木質バイオマスボイラー運転開始 CO2年間3500トン削減 ダイナックス苫小牧工場
自動車部品製造業ダイナックス(本社千歳市、伊藤和弘社長)は27日、苫小牧市柏原の苫小牧工場に新設した木質バイオマスボイラーの火入れ式を行った。カーボンニュートラル(CN、温室効果ガスの排出ゼロ)実現を目指す事業で、二酸化炭素(CO2)の排出減はもちろん、廃棄物の削減にもつなげる狙い。年内の試運転を経て、来年1月から本格稼働する。
同社は自動車部品のクラッチ板製造で、トランスミッション台数ベースで世界一。CNも2050年達成を目標に掲げ、温室効果ガス排出量は30年までに19年度比で46%削減する方針。国内製造拠点の苫小牧、千歳で先進的な事業を進めている。木質バイオマスボイラーは22年11月から、経済産業省の支援事業に採択され、総事業費約7億円で遊休地約1170平方メートルに新設工事を進めてきた。
苫小牧工場では、木質バイオマスボイラー導入に伴い、天然ガスボイラー12台、A重油ボイラー1台を停止。燃料は産業廃棄物の解体材などを砕いた木質チップを基本に、同社の製造過程で発生する天然パルプ由来のペーパーかすも使う。能力は蒸発量1時間当たり4トン。CO2の年間削減量は3501トンで、同社国内工場全体の9・3%に相当する。

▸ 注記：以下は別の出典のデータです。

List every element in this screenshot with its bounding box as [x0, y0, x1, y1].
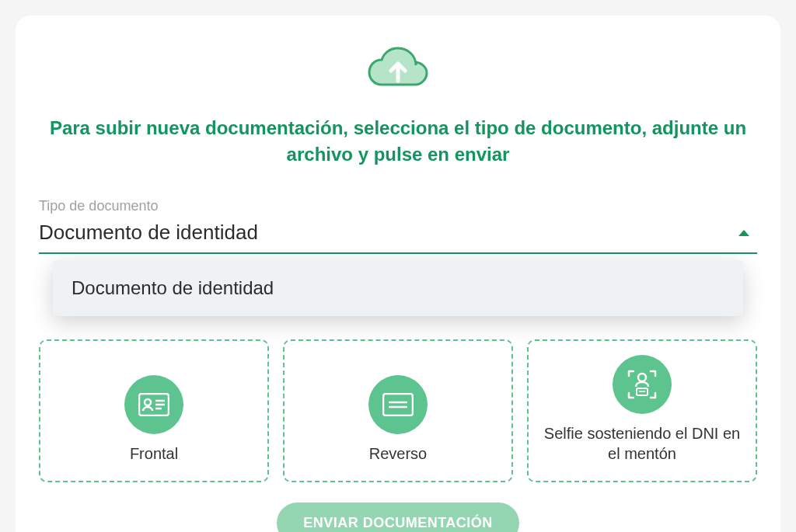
upload-slot-back[interactable]: Reverso: [283, 339, 513, 482]
id-back-icon: [368, 375, 428, 434]
cloud-upload-icon: [39, 47, 757, 92]
document-type-dropdown: Documento de identidad: [53, 260, 743, 316]
submit-button[interactable]: ENVIAR DOCUMENTACIÓN: [277, 502, 519, 532]
upload-slot-label: Reverso: [369, 443, 427, 464]
svg-rect-5: [383, 394, 413, 416]
upload-documentation-card: Para subir nueva documentación, seleccio…: [16, 16, 780, 532]
id-front-icon: [124, 375, 183, 434]
upload-slot-label: Frontal: [130, 443, 178, 464]
selfie-id-icon: [613, 355, 672, 414]
dropdown-option-identity[interactable]: Documento de identidad: [53, 260, 743, 316]
upload-slot-label: Selfie sosteniendo el DNI en el mentón: [536, 423, 748, 464]
document-type-select[interactable]: Documento de identidad: [39, 217, 757, 254]
upload-slots-row: Frontal Reverso: [39, 339, 757, 482]
submit-row: ENVIAR DOCUMENTACIÓN: [39, 502, 757, 532]
instruction-text: Para subir nueva documentación, seleccio…: [48, 115, 748, 167]
document-type-value: Documento de identidad: [39, 221, 258, 245]
upload-slot-selfie[interactable]: Selfie sosteniendo el DNI en el mentón: [527, 339, 757, 482]
document-type-label: Tipo de documento: [39, 198, 757, 214]
chevron-up-icon: [738, 230, 749, 236]
upload-slot-front[interactable]: Frontal: [39, 339, 269, 482]
svg-point-8: [638, 374, 646, 381]
svg-point-1: [145, 399, 151, 405]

27日にボイラー前で火入れ式を行い、伊藤社長ら同社幹部、施工業者ら約30人が粛々と神事に臨み、無事故無災害を願った。同社は苫小牧地域で1日から、大規模太陽光発電設備(メガソーラー)の運用を始めたばかりで、伊藤社長は「メガソーラー、バイオマスでCO2削減効果は16・5%になる。今後は千歳工場も新たなボイラー導入を検討したい。地域の方と協力しながら再生可能エネルギーをさらに導入できたら」と話していた。